Special Issue on Deep Learning-Based Action Recognition

Lee, Hyo Jong

doi:10.3390/app12157834

Open AccessEditorial

Special Issue on Deep Learning-Based Action Recognition

by

Hyo Jong Lee

Division of Computer Science and Engineering, CAIIT, Jeonbuk National University, Jeonju 54896, Korea

Appl. Sci. 2022, 12(15), 7834; https://doi.org/10.3390/app12157834

Submission received: 1 August 2022 / Accepted: 3 August 2022 / Published: 4 August 2022

(This article belongs to the Special Issue Deep Learning-Based Action Recognition)

Download Versions Notes

1. Introduction

Human action recognition (HAR) has gained popularity because of its various applications, such as human–object interaction [1], intelligent surveillance [2], virtual reality [3], and autonomous driving [4]. The demand for HAR applications as well as gesture and pose estimation is growing rapidly. In response to this growing demand, various methods to apply human action recognition have been introduced. Features from images or videos can be extracted by multiple descriptors, such as local binary pattern, scale-invariant feature transformation, histogram of oriented gradient, and histogram of optic flow identifying action types. Recently, deep learning networks have been deployed in many challenging areas, such as image classification and object detection. Action recognition is also an ideal area for the application of deep learning networks. One of the primary advantages of deep learning is its ability to automatically learn representative features from large-scale data. As long as sufficient data are available, action recognition coupled with a deep learning network can perform more efficiently than traditional image processing methods.
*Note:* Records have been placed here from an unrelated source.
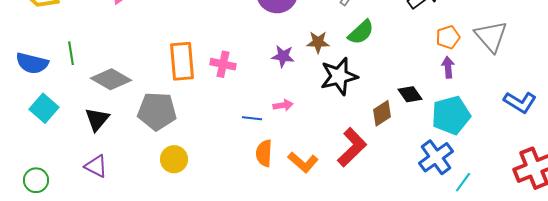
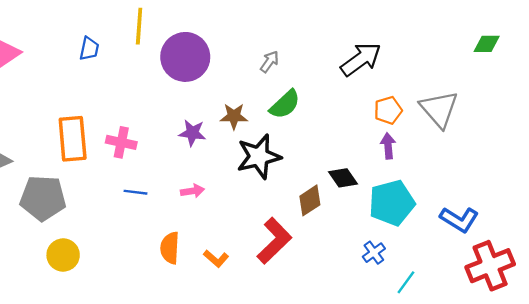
blue L-shape: (520, 102) -> (459, 219), moved
blue line: (252, 118) -> (135, 192), moved
blue cross: (436, 157) -> (374, 253), size x0.6
orange L-shape: (303, 162) -> (216, 259), size x0.7

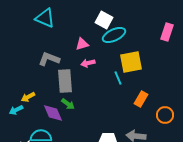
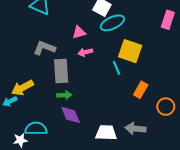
yellow square: (131, 62) -> (130, 51), turned 30
yellow arrow: (28, 97) -> (22, 88), size x1.5
green arrow: (68, 104) -> (64, 95), turned -40
purple diamond: (53, 113) -> (71, 115), moved

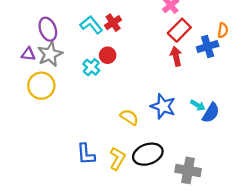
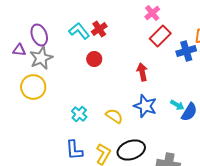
purple triangle: (28, 54) -> (19, 50), moved
red arrow: (176, 56) -> (142, 72), moved
cyan cross: (91, 67) -> (79, 114), moved

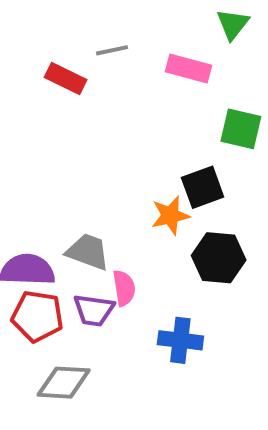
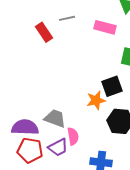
red rectangle: (66, 79) -> (44, 32), turned 30
purple trapezoid: (94, 310) -> (58, 147), turned -35

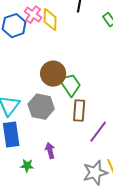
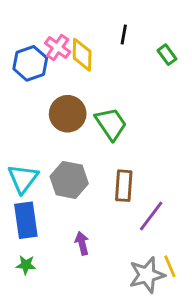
brown circle: (53, 74) -> (68, 114), moved
green trapezoid: (70, 85) -> (111, 124), moved
green star: (27, 166) -> (26, 265), moved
2. Scope of Action Recognition

Based on the above understanding, the research results of deep learning-based HAR were primarily interpreted. However, given the challenging nature of HAR, further research is needed to study it from various aspects.
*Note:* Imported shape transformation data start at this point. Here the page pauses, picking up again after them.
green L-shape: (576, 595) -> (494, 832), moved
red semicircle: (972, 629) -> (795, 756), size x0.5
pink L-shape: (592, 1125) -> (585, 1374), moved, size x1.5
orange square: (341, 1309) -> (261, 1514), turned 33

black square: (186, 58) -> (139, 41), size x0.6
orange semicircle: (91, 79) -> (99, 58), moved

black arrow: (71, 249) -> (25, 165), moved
The recognition of an object’s posture must precede the action recognition. The pose estimation is usually based on a skeleton model, which consists of joint points and their connections. It is possible to predict specific action by estimating the pose of a person using the joints and skeletal information.

The common network of action recognition may be either a regular convolution neural network (CNN) or a graph CNN. Unlike the recognition of a pose estimation from a fixed time point, it is possible to increase the efficiency of action recognition by adding temporal information along with the spatial information of an object. In some cases, the subject of action recognition is one person, but when multiple people are apparent in the same scene, it is important to process the action recognition of all the people in the scene. Including temporal information of an object’s movement is of great help in recognizing specific actions because it can detect movements each minute that cumulatively constitute specific actions. This technique can be used to target action recognition for when multiple people are present in a scene. If the static action recognition is provided with sufficient temporal data, it will be possible to use static action to analyze action captured from videos.

Gestures can convey intentions through various local movements of the arms or fingers in a confined space with a limited range of motions. Therefore, gesture recognition can be used as an important component of action recognition. Thus, this special issue has published research papers focused on gesture recognition.

3. Deep Learning-Based Action Recognition

Many researchers are interested in and conducting deep learning-based action recognition research. Approximately 25 papers have been submitted to this special issue, and 12 of them were accepted (i.e., 34.2% acceptance rate). This special issue mainly consists of training data, pose estimation of objects, action recognition and gesture recognition. Rey et al. [5] present an approach on how to solve a data shortage problem in deep learning, by extracting synthesized acceleration and gyro norms data from video for human activity recognition scenarios.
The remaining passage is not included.